The Python consumer base uses Pydantic ubiquitously for config management; reusing the model keeps editor validation, IDE autocomplete, and our own validators on one toolchain. model_dump_json round-trips to the same string the Rust serde shim consumes — the two are independent readers of one shared file format.

Why build-time embedding?

A runtime profile load that fails produces an obscure FileNotFoundError at detector construction — typically long after the user expected a working detector. Embedding the three shipped profiles makes Detector(profile="standard") infallible for the default path, and moves file I/O to only the explicit custom-profile case (DetectorConfig.from_profile_json(...)), where failure modes are the caller's to handle.

Where the files live

Purpose Path
Source of truth (embedded into Rust) crates/locus-core/profiles/*.json
Python accessor (reads embedded bytes via FFI) locus._config.DetectorConfig.from_profile
Referee schema schemas/profile.schema.json
Serde shim crates/locus-core/src/config.rs::ProfileJson
Pydantic model locus._config.DetectorConfig
Flat Rust struct crates/locus-core/src/config.rs::DetectorConfig (exposed to Python via Detector.config())

Drift tripwires

Three failure modes are instrumented:

  1. profile_loading.rs — Rust test; loads each shipped profile and asserts hand-transcribed values.

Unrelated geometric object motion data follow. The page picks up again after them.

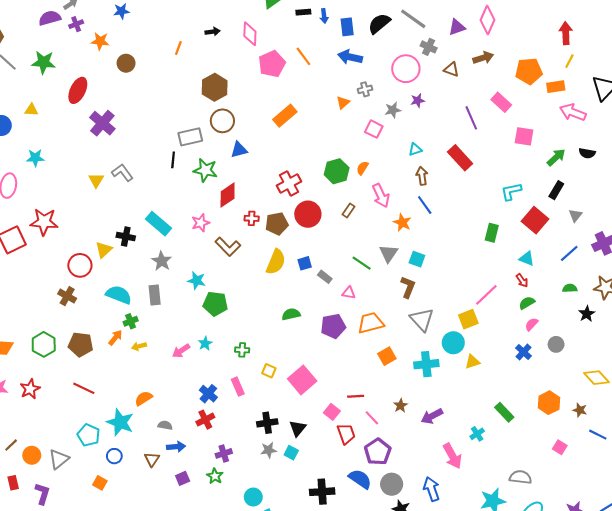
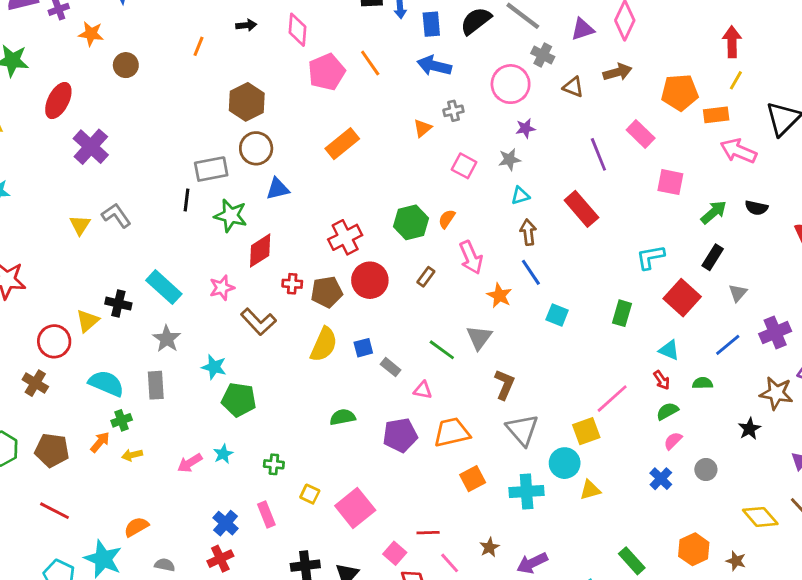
gray star: (393, 110) -> (509, 160), moved
cyan square: (417, 259) -> (557, 315), moved
green semicircle: (570, 288) -> (703, 383), moved

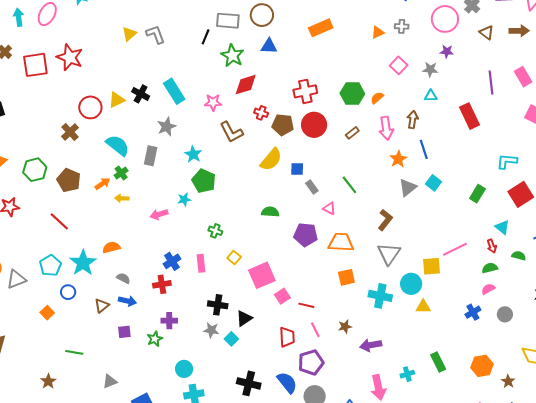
brown arrow: (528, 232) -> (413, 120), moved
gray triangle: (479, 337) -> (408, 188), moved
green cross: (122, 420) -> (121, 173), turned -32
cyan star: (223, 454) -> (184, 199), moved
pink square: (395, 553) -> (282, 296), moved

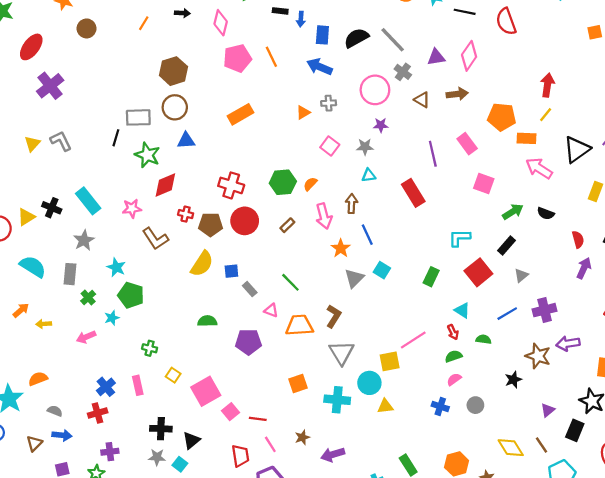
red cross: (305, 91) -> (231, 185), turned 35
green cross: (121, 173) -> (88, 297), moved
orange trapezoid: (341, 242) -> (299, 325), moved
blue cross: (473, 312) -> (440, 406), turned -35

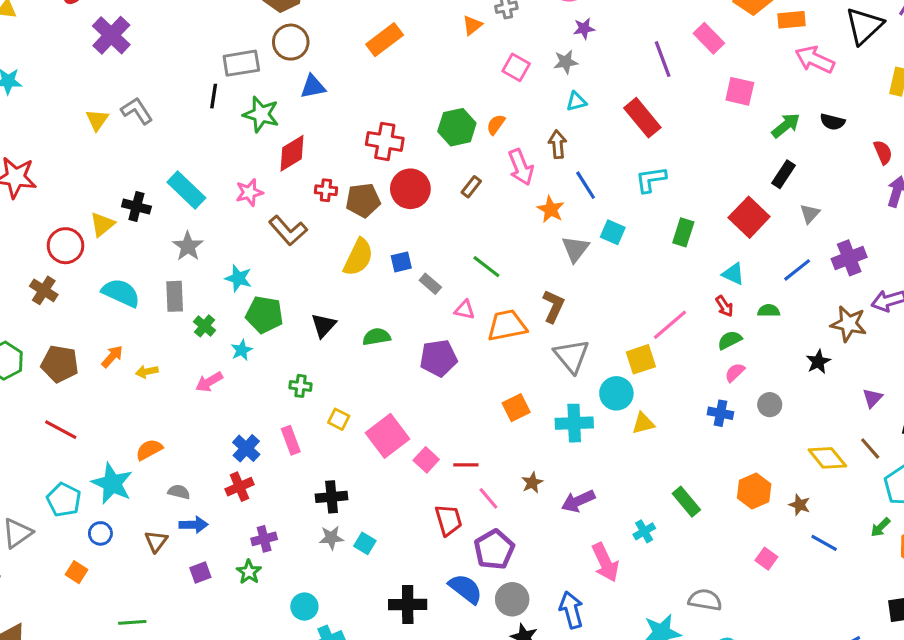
cyan L-shape: (459, 238) -> (651, 179), moved
black triangle: (191, 440) -> (324, 325), moved

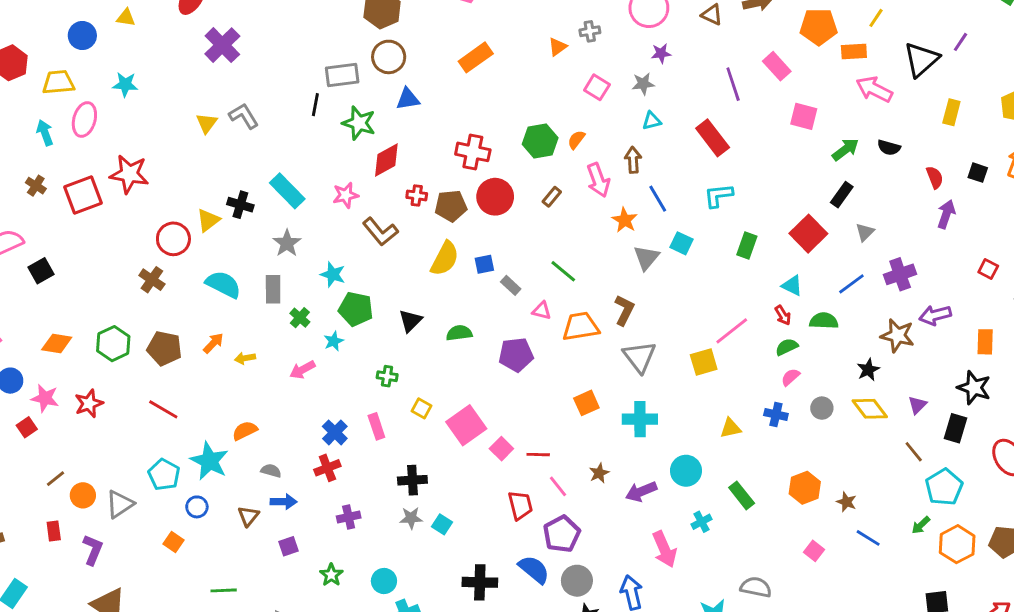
green semicircle: (769, 311) -> (824, 321), size x1.4
cyan circle: (616, 393) -> (686, 471), moved
yellow triangle: (643, 423) -> (731, 428), moved
yellow diamond: (827, 458) -> (870, 409), moved
green star: (249, 572) -> (331, 575), moved

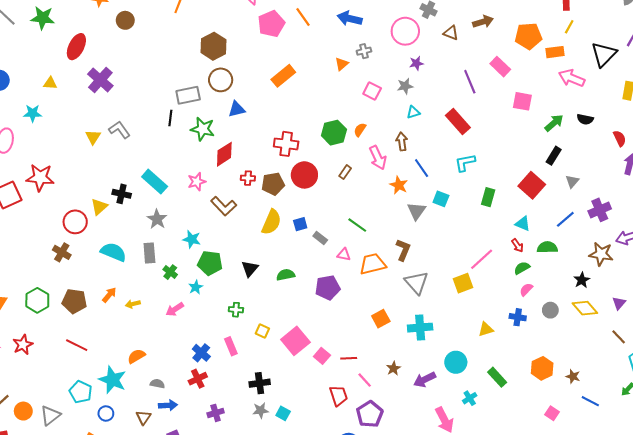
yellow triangle: (126, 18) -> (50, 83), moved

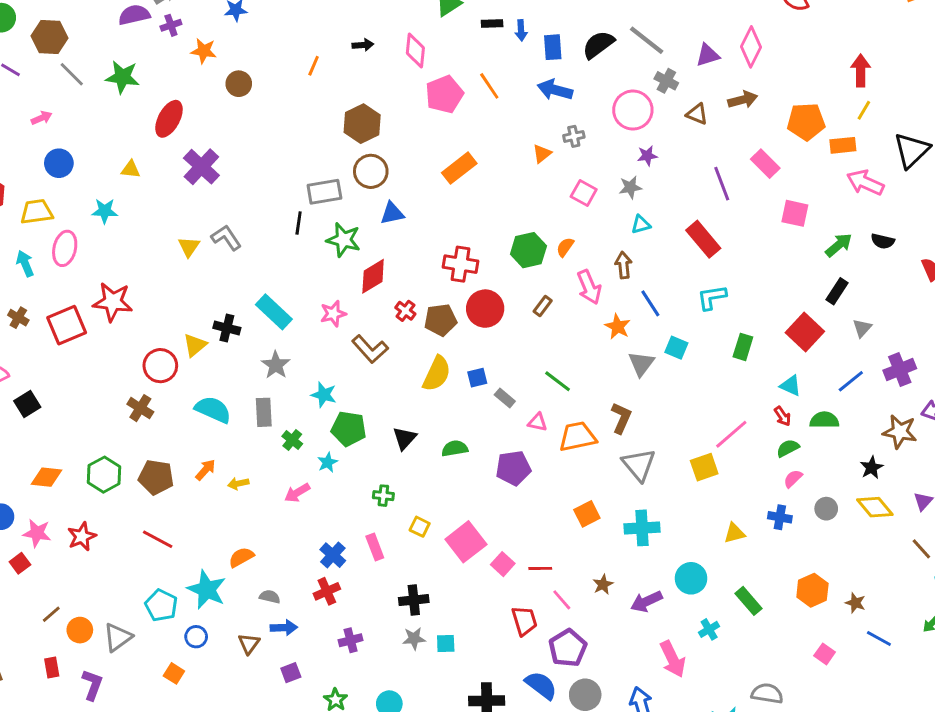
red cross: (248, 178) -> (405, 311), turned 32
cyan square: (283, 413) -> (446, 644), turned -32

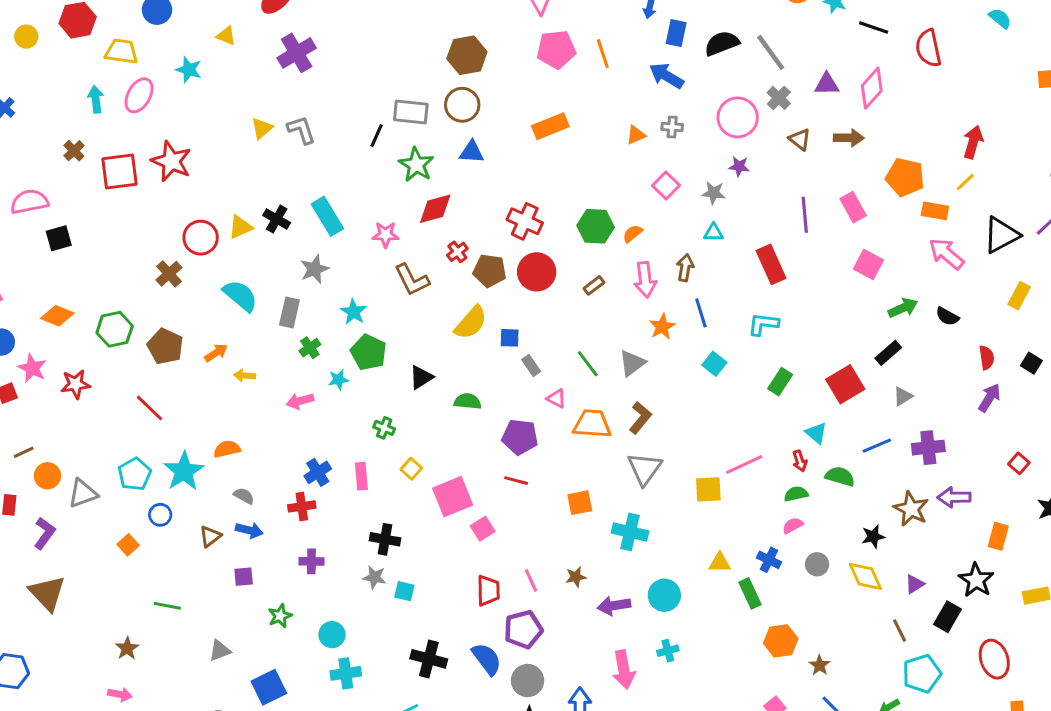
gray triangle: (641, 364) -> (632, 363), moved
red line: (540, 568) -> (516, 481), moved
green rectangle: (749, 601) -> (750, 593), moved

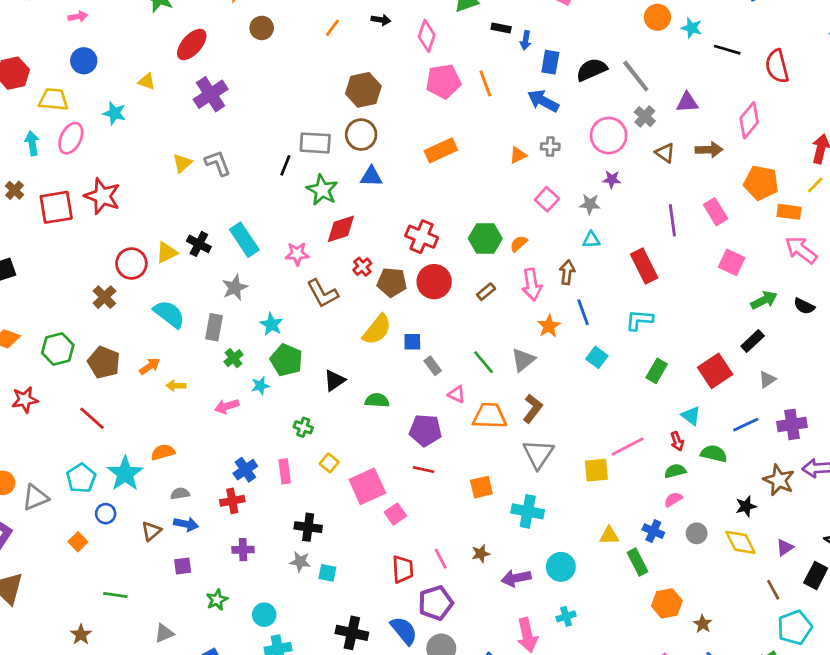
pink diamond: (872, 88) -> (749, 120), moved
gray semicircle: (244, 496) -> (180, 494), turned -36

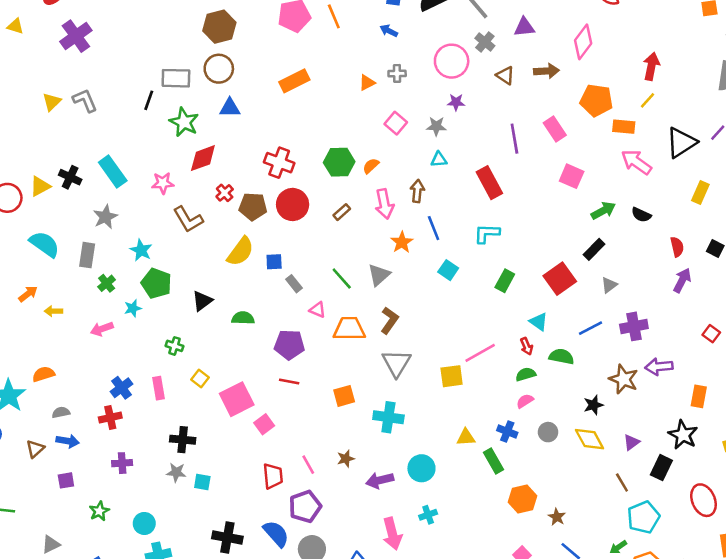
blue arrow: (543, 101) -> (389, 31), size x0.6

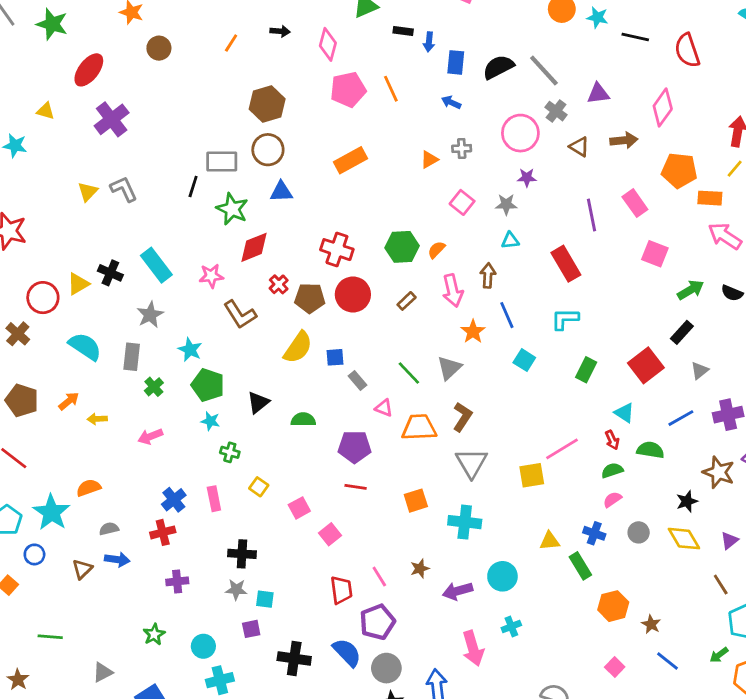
cyan star: (133, 308) -> (210, 421), moved, turned 30
pink square: (237, 399) -> (299, 508), size x0.6
purple square: (66, 480) -> (251, 629), moved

Catches profile drift.
  2. schemas/profile.schema.json — CI job dumps Pydantic's model_json_schema() at runtime and diffs against this file. Catches Pydantic/schema drift.
  3. test_profiles.py — Python test; builds a Detector from each shipped profile and asserts Detector.config() matches the JSON-loaded config. Catches Rust/Python FFI drift.

A regression in any of the three should fail CI. A regression in all three simultaneously is a design-level issue — escalate.